Sa propre faiblesse la dégoûtait. Elle parvenait tout juste à rester digne face à ses seigneurs. Xavier pinça les lèvres.

- Il est à peine neuf heures, Ombre, l’informa-t-il.

 Remarquant que Bastian se rinçait l’œil, il le congédia d’un froncement de sourcils. L’heure n’était pas à la grivoiserie. Ils pouvaient retirer beaucoup de cet évènement. Isa venait de commettre une erreur, à eux de lui faire payer. Même en se mettant dans l’embarras, Ombre leur donnait l’occasion d’améliorer leurs plans. Quel outil formidable. Xavier poussa Gérald et sa garde personnelle dehors, et demanda à son soigneur de prendre soin de l’affranchie.

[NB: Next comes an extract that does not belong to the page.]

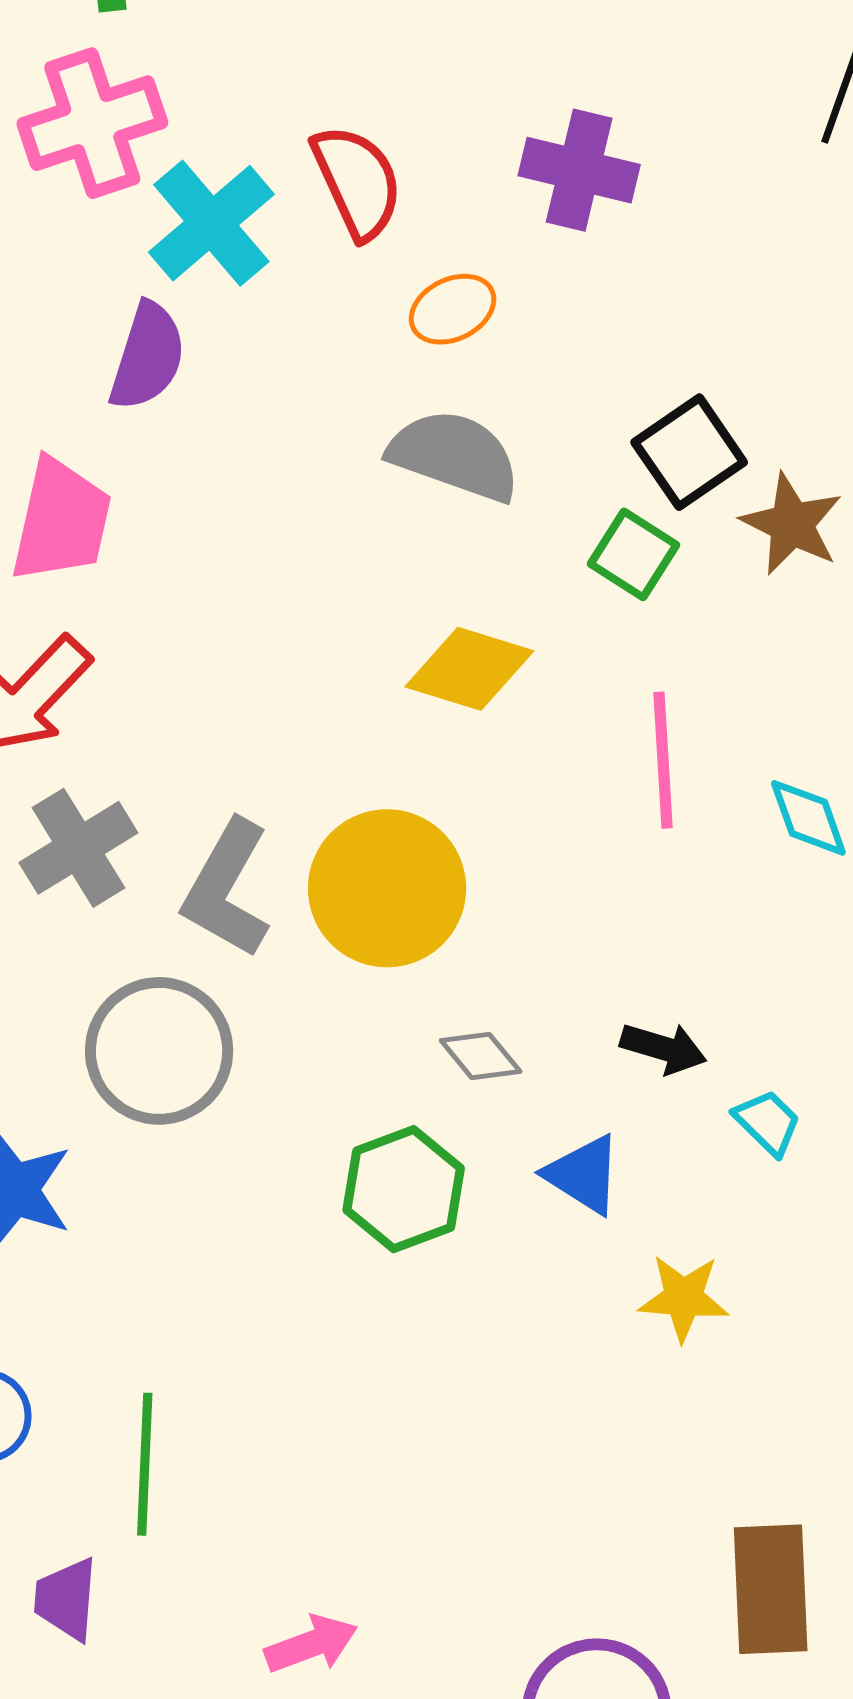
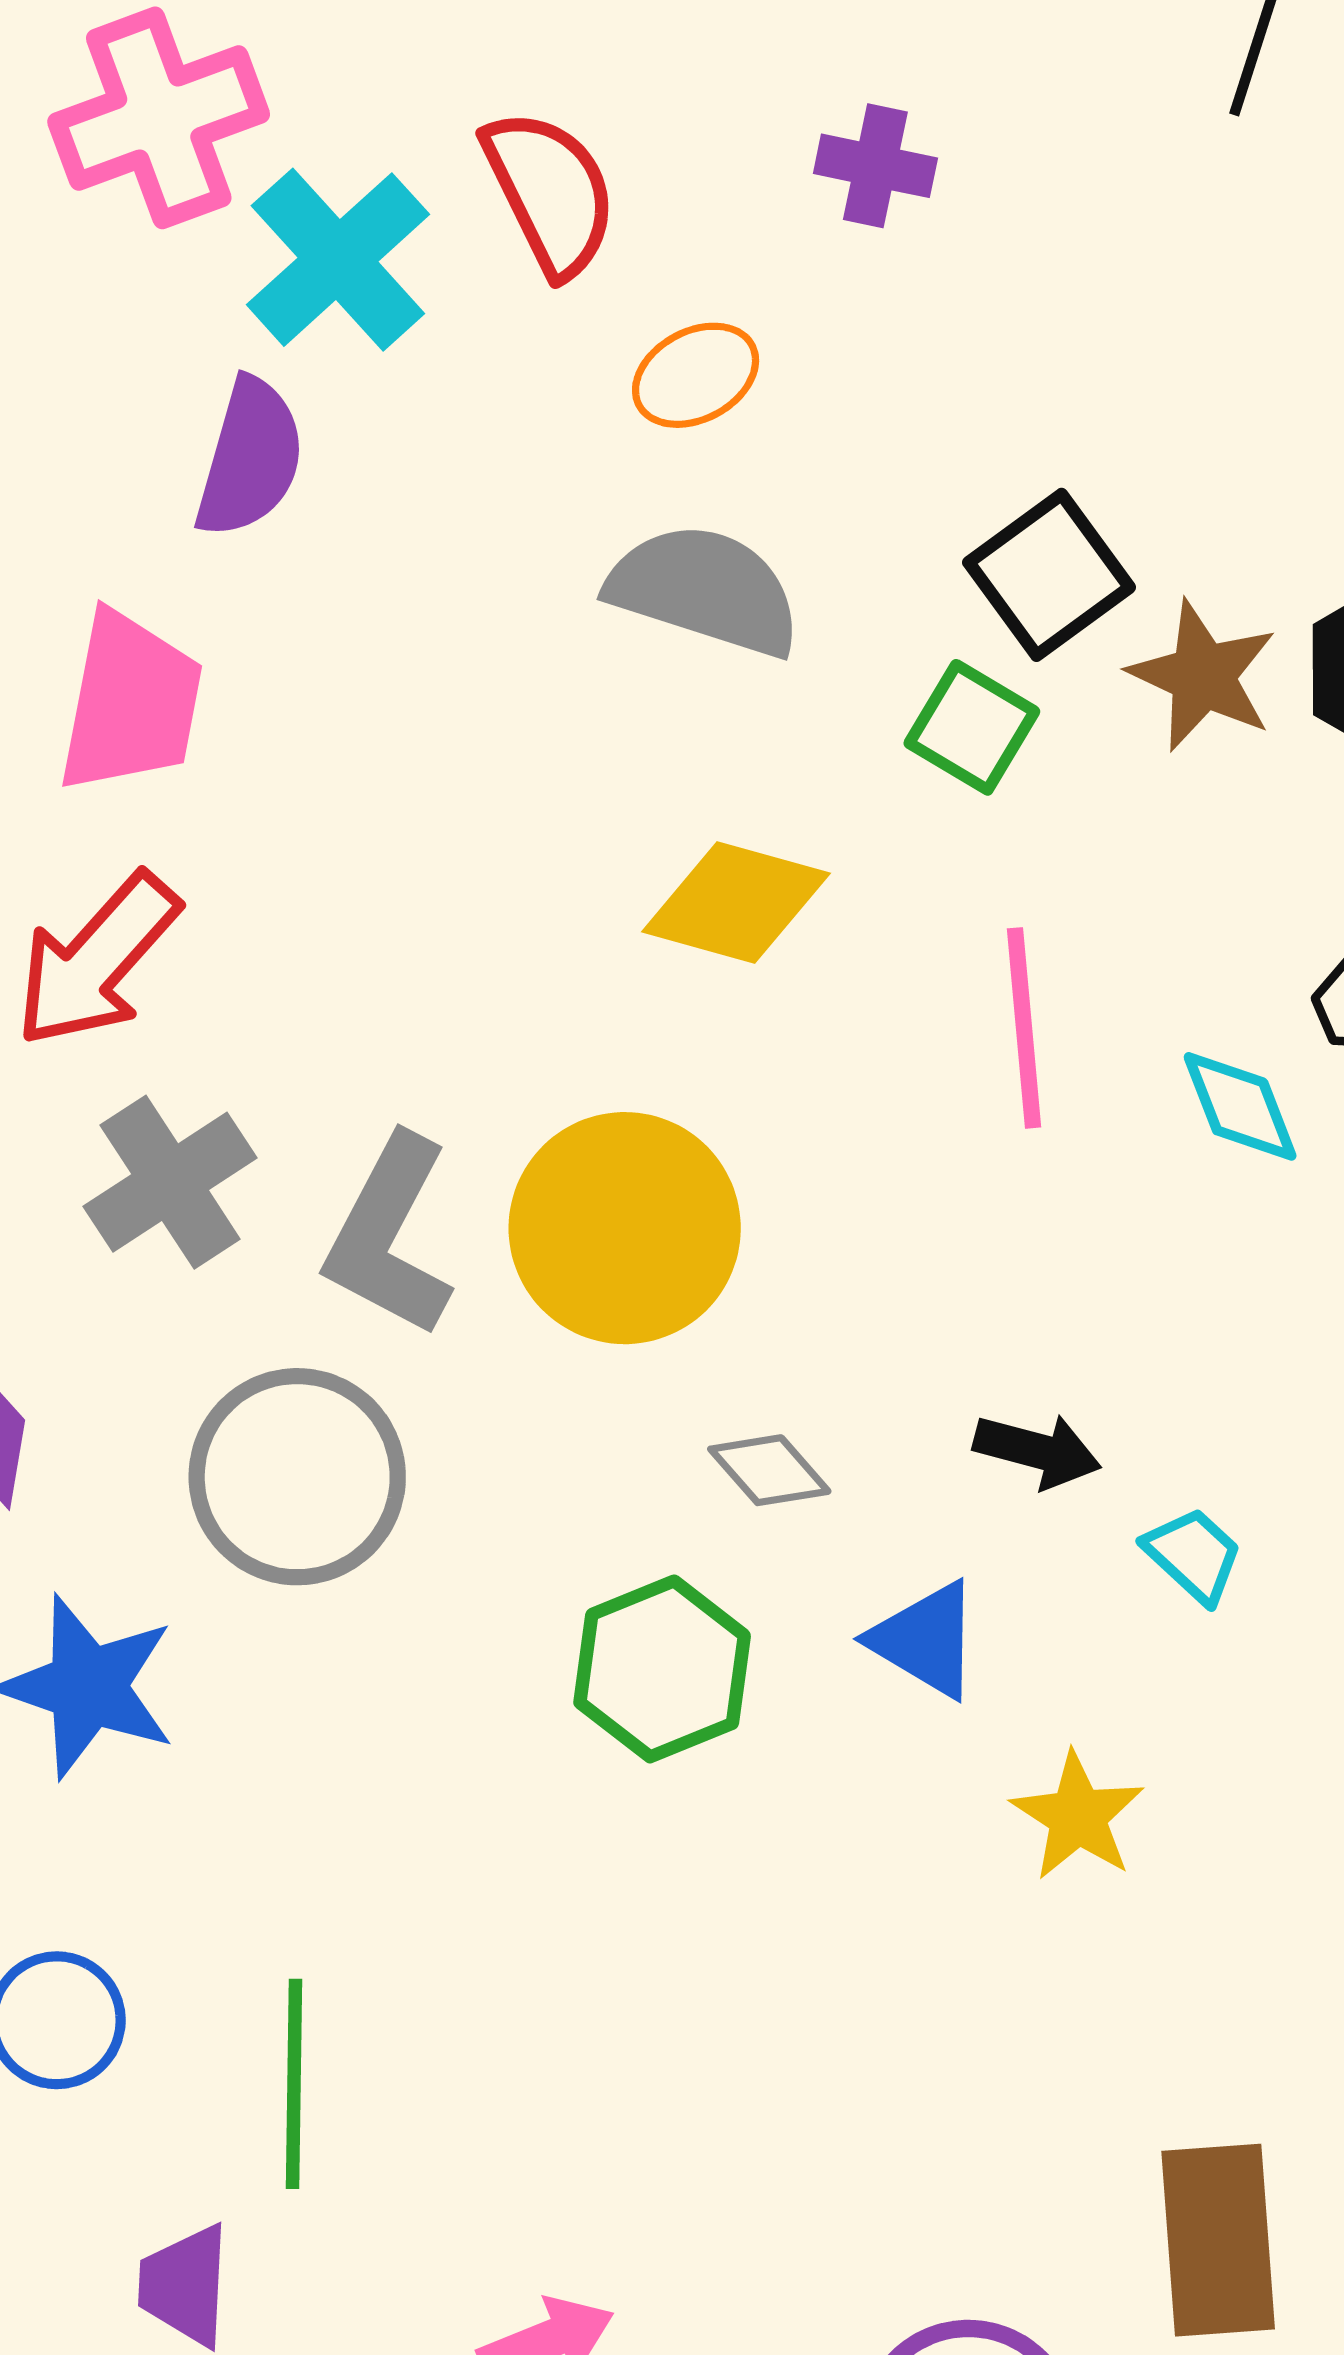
purple cross: (579, 170) -> (875, 166), size x0.7
yellow star: (683, 1298) -> (1078, 1816), turned 30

 Ce dernier proposa à la dragonienne quelques somnifères, ce qu’elle refusa. Ces décoctions restaient sans effets pour la dragonienne. Ombre accepta les vêtements qu’il lui tendit, puis attendit que la nuit tombe. L’effroi lui coupait l’appétit, et, seule face à ces émotions qui la submergeaient, elle s’égara de nouveau dans le passé. On lui brisait la clavicule. On la violait. Encore, et encore. Toujours, les gémissements la terrorisaient. Jamais tout à fait seule, elle ne se permit aucune démonstration de faiblesse. Le repas de midi et du soir demeurèrent intouchés. Nul ne vint lui parler.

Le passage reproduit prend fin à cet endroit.